[What you need to do]
Please return every line in the following data that includes the string "visa".

[The data]
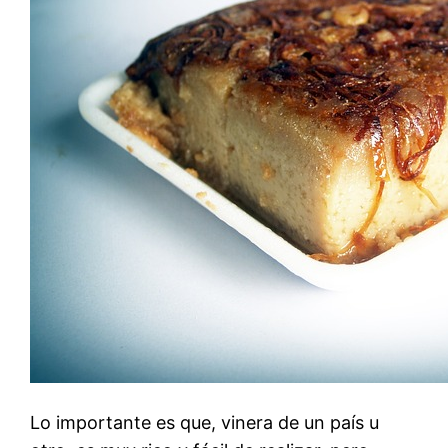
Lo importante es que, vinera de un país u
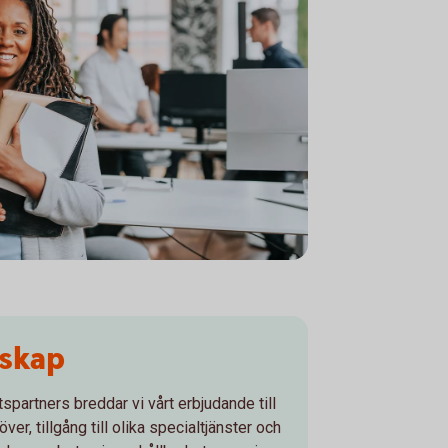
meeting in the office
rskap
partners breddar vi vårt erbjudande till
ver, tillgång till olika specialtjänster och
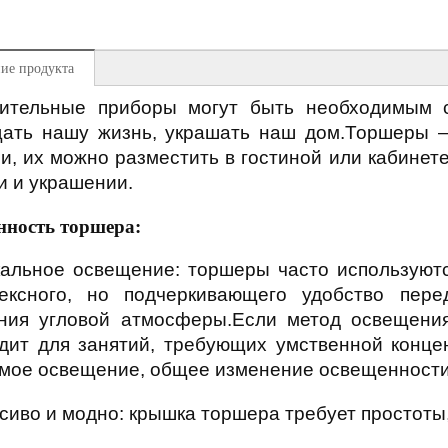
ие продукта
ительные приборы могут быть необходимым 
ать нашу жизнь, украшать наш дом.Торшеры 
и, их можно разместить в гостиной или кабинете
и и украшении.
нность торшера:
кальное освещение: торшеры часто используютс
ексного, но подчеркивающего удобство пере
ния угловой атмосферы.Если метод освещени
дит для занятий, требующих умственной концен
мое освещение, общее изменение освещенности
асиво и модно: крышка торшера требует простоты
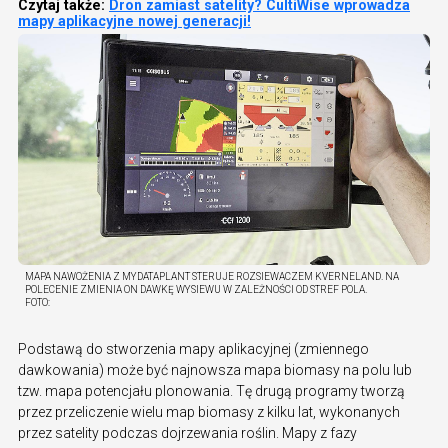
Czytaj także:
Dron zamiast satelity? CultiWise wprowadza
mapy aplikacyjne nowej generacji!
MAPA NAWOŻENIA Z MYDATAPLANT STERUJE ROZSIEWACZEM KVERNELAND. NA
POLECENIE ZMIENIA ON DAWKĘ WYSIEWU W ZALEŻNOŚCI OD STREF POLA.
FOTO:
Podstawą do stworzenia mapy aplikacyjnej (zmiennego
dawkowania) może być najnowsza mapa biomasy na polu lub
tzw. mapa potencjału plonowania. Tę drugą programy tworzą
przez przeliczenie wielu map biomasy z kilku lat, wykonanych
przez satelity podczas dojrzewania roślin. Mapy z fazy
...
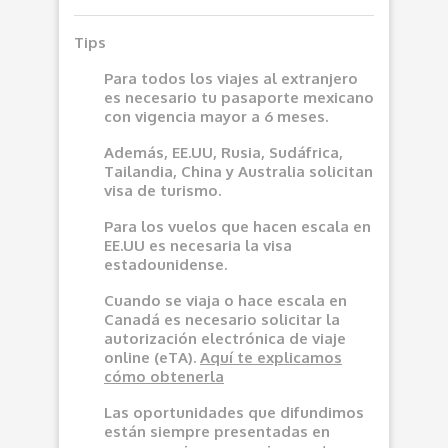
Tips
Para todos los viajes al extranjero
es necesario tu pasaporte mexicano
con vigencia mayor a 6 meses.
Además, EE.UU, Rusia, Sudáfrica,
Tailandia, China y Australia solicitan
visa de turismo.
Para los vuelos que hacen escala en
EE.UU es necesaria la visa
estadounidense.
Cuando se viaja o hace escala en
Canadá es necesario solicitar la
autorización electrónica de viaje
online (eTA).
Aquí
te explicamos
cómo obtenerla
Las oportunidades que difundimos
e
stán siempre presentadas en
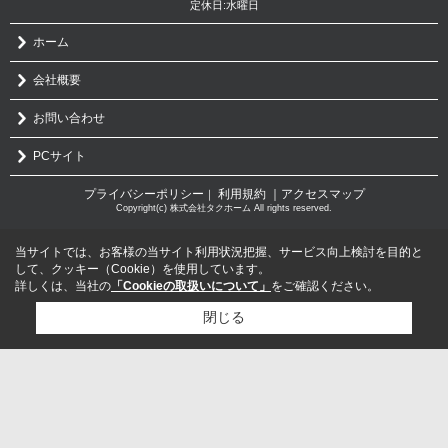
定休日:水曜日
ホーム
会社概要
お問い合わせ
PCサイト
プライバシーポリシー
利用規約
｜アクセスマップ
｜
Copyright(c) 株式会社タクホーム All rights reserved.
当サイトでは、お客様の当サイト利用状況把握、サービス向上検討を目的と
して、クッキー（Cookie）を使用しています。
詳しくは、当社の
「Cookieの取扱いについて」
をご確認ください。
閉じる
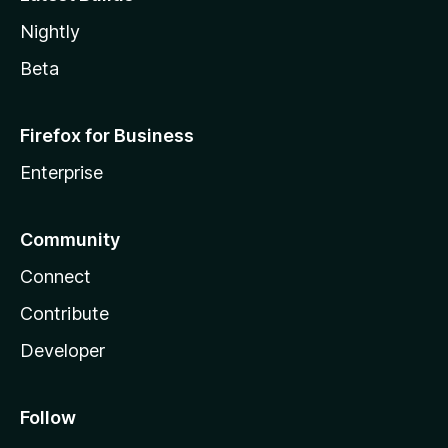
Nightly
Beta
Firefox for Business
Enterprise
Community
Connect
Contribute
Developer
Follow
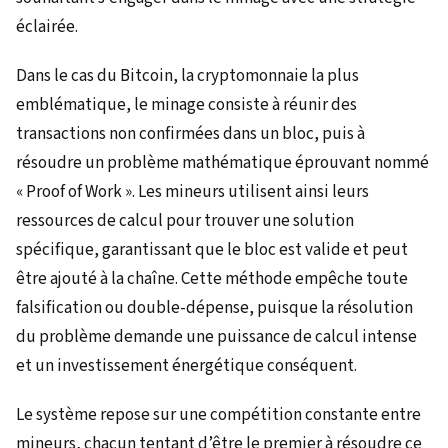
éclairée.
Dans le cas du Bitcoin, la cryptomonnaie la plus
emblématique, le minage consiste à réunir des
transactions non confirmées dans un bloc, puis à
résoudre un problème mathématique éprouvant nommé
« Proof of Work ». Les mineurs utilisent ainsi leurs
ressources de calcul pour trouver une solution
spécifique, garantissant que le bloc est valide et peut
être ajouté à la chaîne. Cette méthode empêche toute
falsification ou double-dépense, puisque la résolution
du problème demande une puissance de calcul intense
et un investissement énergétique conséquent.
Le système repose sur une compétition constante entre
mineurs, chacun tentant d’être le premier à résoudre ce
---
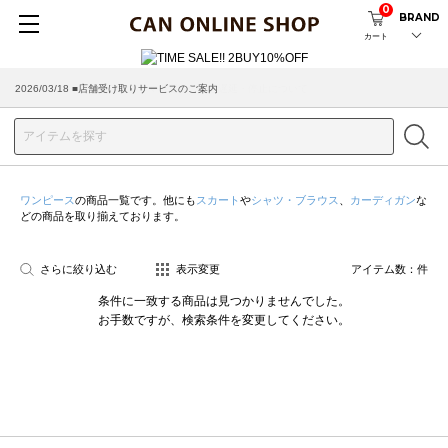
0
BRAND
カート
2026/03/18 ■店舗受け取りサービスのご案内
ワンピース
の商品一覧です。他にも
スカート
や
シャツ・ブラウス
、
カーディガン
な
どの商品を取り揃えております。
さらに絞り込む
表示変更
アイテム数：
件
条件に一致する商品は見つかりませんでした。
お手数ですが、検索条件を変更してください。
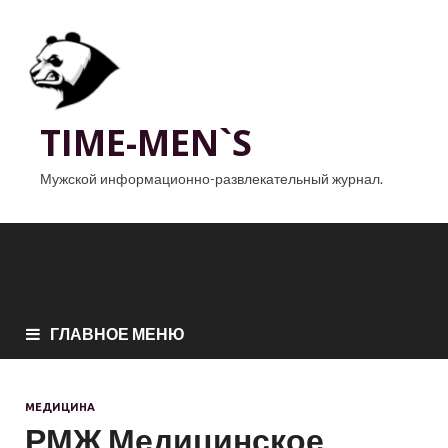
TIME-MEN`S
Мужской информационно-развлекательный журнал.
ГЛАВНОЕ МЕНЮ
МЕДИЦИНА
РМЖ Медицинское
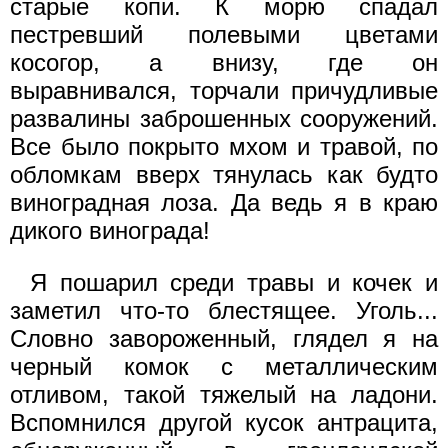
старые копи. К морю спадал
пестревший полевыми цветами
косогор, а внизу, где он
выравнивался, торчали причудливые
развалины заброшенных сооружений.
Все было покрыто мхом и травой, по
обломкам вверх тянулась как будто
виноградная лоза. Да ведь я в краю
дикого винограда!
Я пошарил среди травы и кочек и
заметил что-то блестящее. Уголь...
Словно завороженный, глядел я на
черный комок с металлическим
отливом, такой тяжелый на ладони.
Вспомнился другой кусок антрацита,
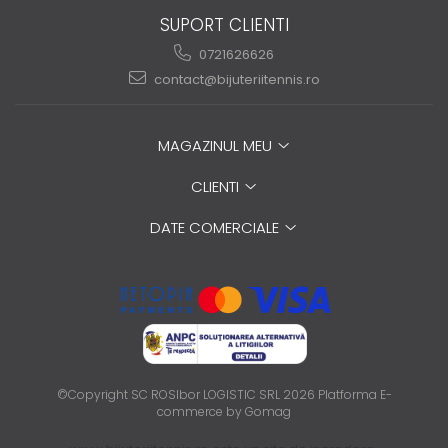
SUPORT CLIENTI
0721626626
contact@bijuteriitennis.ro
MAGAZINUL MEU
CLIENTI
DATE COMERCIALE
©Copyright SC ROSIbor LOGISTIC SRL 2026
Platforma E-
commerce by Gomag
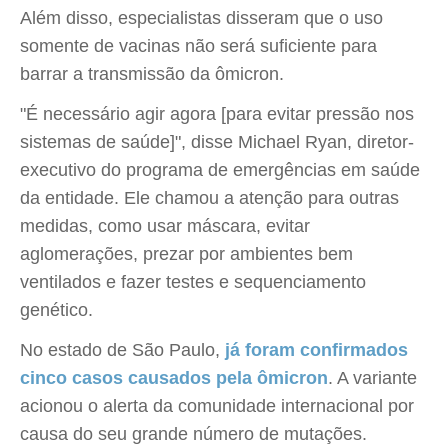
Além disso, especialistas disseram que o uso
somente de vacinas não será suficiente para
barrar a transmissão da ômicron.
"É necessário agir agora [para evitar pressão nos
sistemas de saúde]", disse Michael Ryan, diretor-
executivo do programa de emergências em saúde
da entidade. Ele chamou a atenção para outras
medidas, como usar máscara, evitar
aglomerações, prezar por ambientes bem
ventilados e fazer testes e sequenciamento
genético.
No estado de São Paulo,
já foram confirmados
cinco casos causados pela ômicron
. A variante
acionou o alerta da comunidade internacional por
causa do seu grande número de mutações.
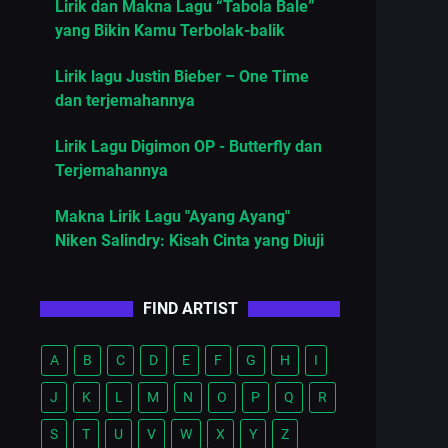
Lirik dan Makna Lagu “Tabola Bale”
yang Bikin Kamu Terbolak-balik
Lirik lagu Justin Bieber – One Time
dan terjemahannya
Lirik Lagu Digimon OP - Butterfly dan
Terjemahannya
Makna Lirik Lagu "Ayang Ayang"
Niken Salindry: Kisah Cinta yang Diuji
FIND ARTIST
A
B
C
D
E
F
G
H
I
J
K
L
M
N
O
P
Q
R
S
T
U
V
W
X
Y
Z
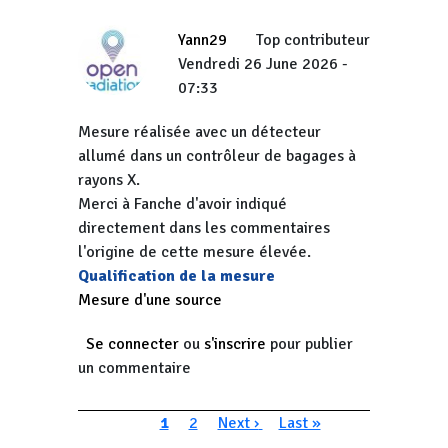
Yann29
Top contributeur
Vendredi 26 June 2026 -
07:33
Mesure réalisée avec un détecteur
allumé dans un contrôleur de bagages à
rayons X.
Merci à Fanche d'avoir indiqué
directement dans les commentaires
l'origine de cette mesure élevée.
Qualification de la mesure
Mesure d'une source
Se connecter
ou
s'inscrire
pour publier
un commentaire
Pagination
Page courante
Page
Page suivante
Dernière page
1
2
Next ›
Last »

[Solution]
visa de turismo.
EE.UU es necesaria la visa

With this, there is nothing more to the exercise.